I've been ruminating the last few days on a couple of things. At first they didn't seem related, but the more I thought about it, the more I saw a connection. My frantic ADD swing has led me back to a few of my old favorites. These are games that I know well from repeated readings over the last number of years, or the fact that I've used them. If I were to try to use them now, though, I would have to teach my wife and kids these games. They already know old-school style D&D, but one of these other systems would be a from-the-ground-up proposition. Probably not a very fun one, either.
But isn't that why we game in the first place? Fun? Maybe in a different time, and with a different group of players, it was fun to learn and try new systems. In my here and now, though, that's not where it's at. However, it isn't a case of D&D being fun because it is the only game in my house. It's not fun due to a lack of choice. It's fun because it is fun. Even all the way back to the LBBs (I would argue especially in the LBBs), it is a very tight system. All the parts work well together, and it isn't until "improvements" were made that problems started to develop. In its most simple state, D&D is still an excellent engine for fantasy gaming.
That simplicity began to collapse as the power curve started going up. I have been guilty (in these very posts) of trying to make Fighters more powerful so they are more on par with other classes, Magic-users especially. What I should have been doing was lowering the M-U's power curve, not raising the Fighter's. (I do believe that, as a playable class, Fighters do need more than what is offered in the LBBs. The class offers little fun to the player. A Fighter in the LBBs gets a HD each level and gets 10% better at hitting opponents every 3 levels. Not a lot to get excited about. But, I digress.)
Monster HD go up in response to more powerful spells and class abilities. Monster abilities, even if it is just better damage, go up to keep the monsters a challenge. Our simple little power curve became a self-perpetuating spiral of one-upsmanship.
|The sweet spot|
I've been reading Adventurer Conqueror King again, and in light of power curves and simplicity, I have to say, it hits a sweet spot. The core engine is simple and elegant, because it doesn't stray too far from the founding principles. The characters are simple archetypes, but there are customization options to keep things interesting. They don't wreck the power curve, though. ACKS has an inherent interest in maintaining the power curve.
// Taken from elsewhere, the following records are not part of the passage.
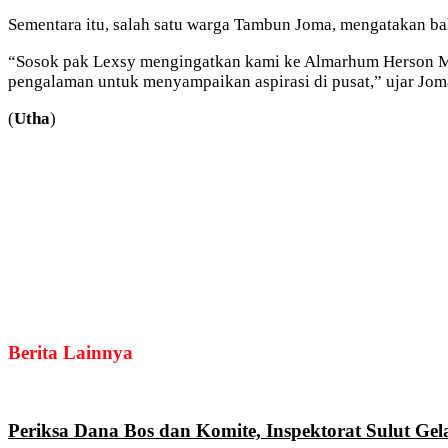
Sementara itu, salah satu warga Tambun Joma, mengatakan 
“Sosok pak Lexsy mengingatkan kami ke Almarhum Herson May
pengalaman untuk menyampaikan aspirasi di pusat,” ujar Jom
(
Utha
)
Berita Lainnya
Periksa Dana Bos dan Komite, Inspektorat Sulut G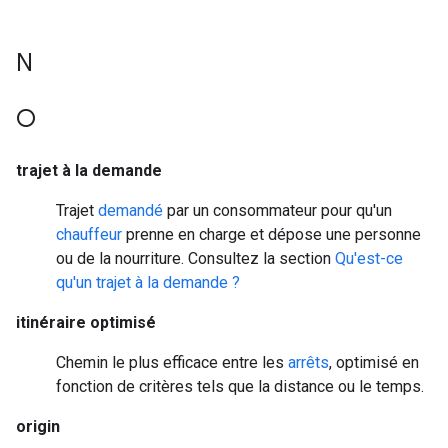
N
O
trajet à la demande
Trajet
demandé
par un consommateur pour qu'un
chauffeur
prenne en charge et dépose une personne
ou de la nourriture. Consultez la section
Qu'est-ce
qu'un trajet à la demande ?
itinéraire optimisé
Chemin le plus efficace entre les
arrêts
, optimisé en
fonction de critères tels que la distance ou le temps.
origin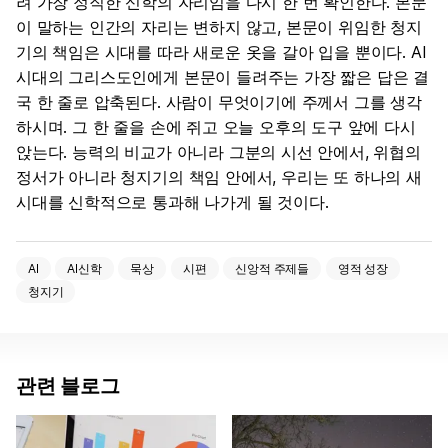
려 가장 정직한 신학의 자리임을 다시 한 번 확인한다. 본문
이 말하는 인간의 자리는 변하지 않고, 본문이 위임한 청지
기의 책임은 시대를 따라 새로운 옷을 갈아 입을 뿐이다. AI
시대의 그리스도인에게 본문이 들려주는 가장 짧은 답은 결
국 한 줄로 압축된다. 사람이 무엇이기에 주께서 그를 생각
하시며. 그 한 줄을 손에 쥐고 오늘 오후의 도구 앞에 다시
앉는다. 능력의 비교가 아니라 그분의 시선 안에서, 위협의
정서가 아니라 청지기의 책임 안에서, 우리는 또 하나의 새
시대를 신학적으로 통과해 나가게 될 것이다.
AI
AI신학
묵상
시편
신앙적 주제들
영적 성장
청지기
관련 블로그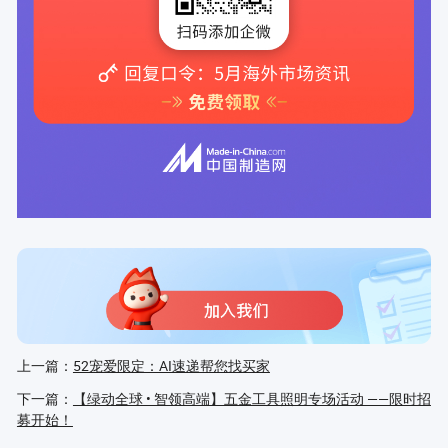
上一篇：
52宠爱限定：AI速递帮您找买家
下一篇：
【绿动全球 • 智领高端】五金工具照明专场活动 ——限时招
募开始！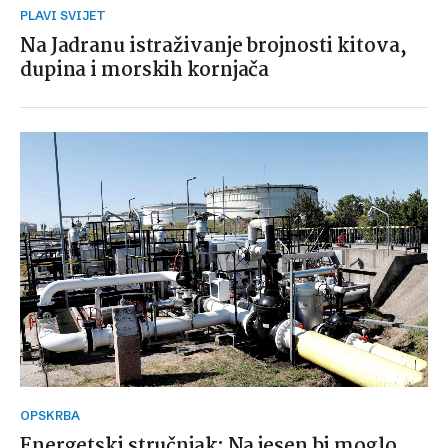
PLAVI SVIJET
Na Jadranu istraživanje brojnosti kitova,
dupina i morskih kornjača
OPSKRBA
Energetski stručnjak: Na jesen bi moglo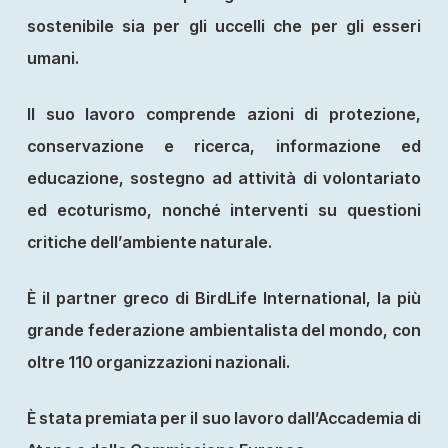
sostenibile sia per gli uccelli che per gli esseri
umani.
Il suo lavoro comprende azioni di protezione,
conservazione e ricerca, informazione ed
educazione, sostegno ad attività di volontariato
ed ecoturismo, nonché interventi su questioni
critiche dell’ambiente naturale.
È il partner greco di BirdLife International, la più
grande federazione ambientalista del mondo, con
oltre 110 organizzazioni nazionali.
È stata premiata per il suo lavoro dall’Accademia di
That interest is, of course, the endgame. For a fully realized endgame to work there has to be two things going on: a steady progression toward the goal, and relative power levels once the endgame is reached. Considering these points individually:
Steady progression is achieved by concise rules supporting henchmen so that players (not necessarily characters, because it is the players that are interfacing with the systems) can develop an understanding and experience with the building blocks of the domain systems. Learning to handle henchmen, hireling, and eventually mercenaries, are vital components of domain management. Simply waiting until the character reaches Name level and opening the doors to Castle Depo doesn't really work.
The above point is crucial to getting to the endgame. This point is paramount for operating in the endgame. The characters have to be somewhat balanced at the highest level. The game tops out at 14th level for all characters. If one 14th level character is clearly superior, then the endgame collapses under the weight of the imbalance. Either nobody will want to play through to the endgame, or everyone will want to play the unbalanced class so they can dominate the endgame.
Ok, that's another digression, but it was to make a point. The point is that ACKS attempts to have balanced classes from the outset and keep them balanced. That balance occurs along a fairly modest power curve. The modest power curve keeps things simple: player choices matter in the scheme of things, combats are shorter, creative solutions to problems are not only encouraged, they are necessary because there isn't some uber-feat/ability for dealing with the challenge. Simplicity is King.